Key Recommendations from Advisory Group to Reform NSA

Key Recommendations from Advisory Group to Reform NSA

President Obama’s advisory panel on how to improve the National Security Agency in light of surveillance programs revealed by Edward Snowden revealed their recommendations this week.

The President’s Review Group on Intelligence and Communications Technologies, a group of close White House advisers including Obama ally and controversial constitutional law professor Cass Sunstein, revealed this list of 46 recommendations to much fanfare. From curbing metadata collection to improving civilian oversight, it is laden not only with practical solutions but the reassurance that the United States has responsibilities to its citizens which may sometimes be in conflict with each other: those of privacy and protection from outside harm. 

On the issue of surveillance, the group precedes its recommendations with warnings that there are certain forms of monitoring in which a government must never engage. Surveillance, they argue, should never be used “to punish their political enemies; to restrict freedom of speech or religion; to suppress legitimate criticism and dissent; to help their preferred companies or industries; to provide domestic companies with an unfair competitive advantage; or to benefit or burden members of groups defined in terms of religion, ethnicity, race, and gender.”

The Washington Post notes that some on the inside who have experience with the NSA oppose the measures. Former NSA Inspector General Joel Brenner argued that they “would put us back before 9/11 again,” creating a very real threat to the American people. Edward Snowden’s adoptive premier Vladimir Putin called the NSA’s surveillance techniques “necessary” in the War on Terror and went so far as to admit that he envied them. 

The report spans hundreds of pages, and its recommendations are sometimes esoteric to read as a layman. However, five of the recommendations stand out of their sweeping scope, their directness as a response to the Snowden revelations, and their clear goal of preventing another Snowden figure from ever surfacing. Below, those five key changes recommended by the panel:

1. The NSA (and Federal Government) Should Not Collect and Keep Phone Records

The Review Board provides two recommendations on this topic: private communications agencies keep metadata records that the government may, on occasion, access, and that the government never keep these records. For the latter, they recommend legislation that bans agencies from keeping the information and restricts any program that allows it to being “narrowly tailored to serve an important government interest.”
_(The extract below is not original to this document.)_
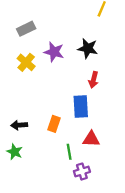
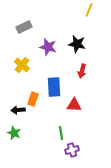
yellow cross: (26, 62) -> (22, 65), moved
blue rectangle: (81, 106) -> (54, 87), moved
orange rectangle: (54, 124) -> (33, 99), moved
red triangle: (91, 139) -> (74, 105), moved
2. The NSA Must Not Search or Wiretap Without Proper Legal Authority

This recommendation seeks to ban warrantless NSA snooping, especially with regard to domestic surveillance that might fall outside the scope of what FISA courts authorize. One recommendation targets the surveillance of domestic citizens tangentially related to something authorized by a FISA court, emphasizing that any such surveillance “must be authorized by duly enacted laws or properly authorized executive orders” and must be “exclusively” a national security issue. 

3. The Intelligence Community Must Develop New Protocol for Surveillance of World Leaders

The Snowden scandal caused an uproar that temporarily united countries as distinct as Brazil, Germany, and France in livid indignation over the violation of their national privacy. The advisory panel targets this diplomatic risk specifically with a set of questions that the intelligence powers that be should ask before monitoring another head of state:

(1) Is there a need to engage in such surveillance to assess significant threats to our national security? 
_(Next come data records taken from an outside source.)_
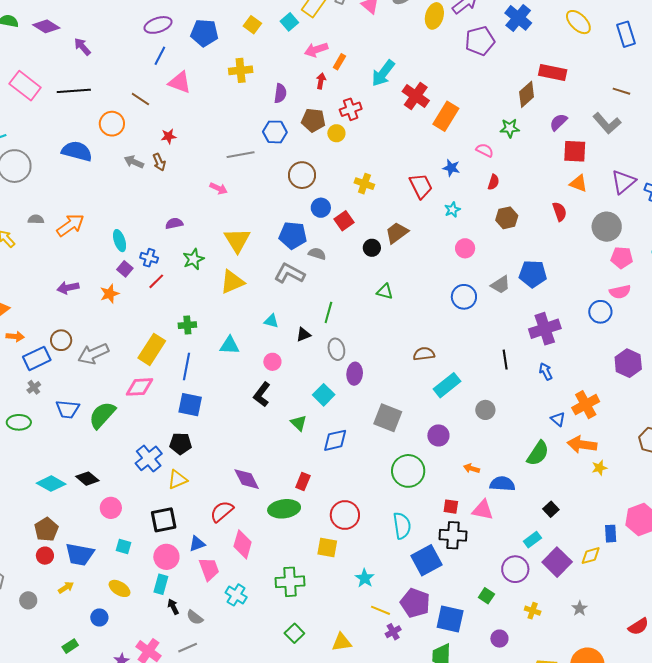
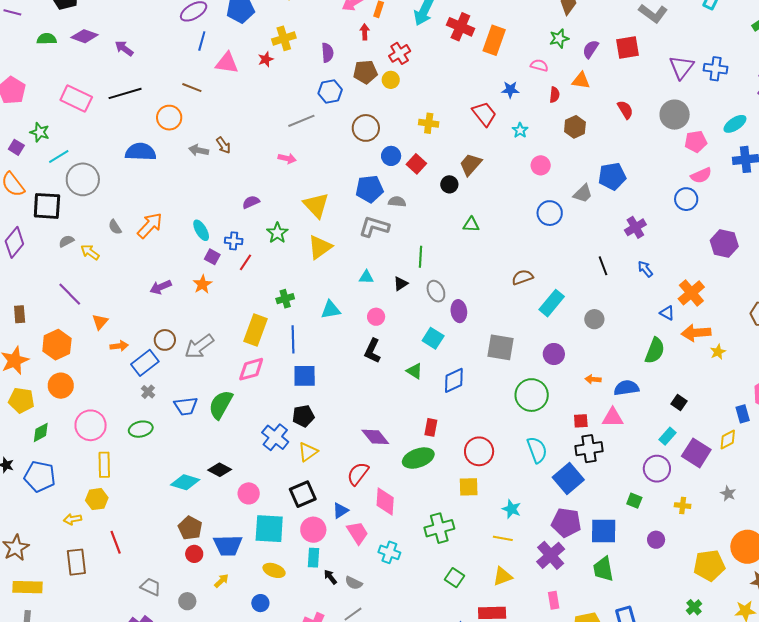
purple semicircle: (558, 122) -> (591, 49), moved
red star: (169, 136) -> (266, 59), moved
orange triangle: (578, 183) -> (581, 81), moved
gray semicircle: (36, 219) -> (115, 227), turned -112
purple cross: (545, 329) -> (635, 227), size x0.7
cyan square: (124, 547) -> (269, 529), size x2.0
yellow line: (381, 610) -> (503, 538), moved
purple cross: (393, 632) -> (551, 555), size x1.8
(2) Is the other nation one with which we share values and interests, with which we have a cooperative relationship, and whose leaders we should accord a high degree of respect and deference? 

(3) Is there a reason to believe the foreign leader is being duplicitous in dealing with senior US officials or is attempting to hide information relevant to national security concerns from the US? 
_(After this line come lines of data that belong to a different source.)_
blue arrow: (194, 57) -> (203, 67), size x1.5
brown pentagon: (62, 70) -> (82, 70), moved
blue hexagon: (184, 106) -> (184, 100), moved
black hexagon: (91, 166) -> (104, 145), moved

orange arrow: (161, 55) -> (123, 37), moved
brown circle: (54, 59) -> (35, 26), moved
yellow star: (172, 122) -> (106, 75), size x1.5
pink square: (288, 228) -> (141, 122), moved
(4) Are there other collection means or collection targets that could reliably reveal the needed information?

(5) What would be the negative effects if the leader became aware of the US collection or if citizens of the relevant nation became aware?

4. The New Head of the NSA Should Be a Civilian

To give the American people a greater say in how their government preserves their security, the review board argues that the National Security Agency be held to the same standards of other such agencies and led by someone confirmed by the United States Senate. The recommendations not only suggest that civilians be eligible for the position, but that the president should “give serious consideration” to a civilian when the position reopens.

5. Improved Employee Vetting and Security Clearance (the Snowden Recommendations)

Buried in the list of recommendations meant to target shortcomings within the NSA itself are two recommendations that serve to protect the NSA from another Edward Snowden. One recommendation suggests that the system that gives employees security clearance “should be more highly differentiated,” with more levels of access to prevent as many people as possible from seeing certain information that should not fall into their hands, particularly “support and information technology personnel.” Another recommendation targets the vetting of employees before they are hired, suggesting only government employees or a non-profit contractor should conduct background checks.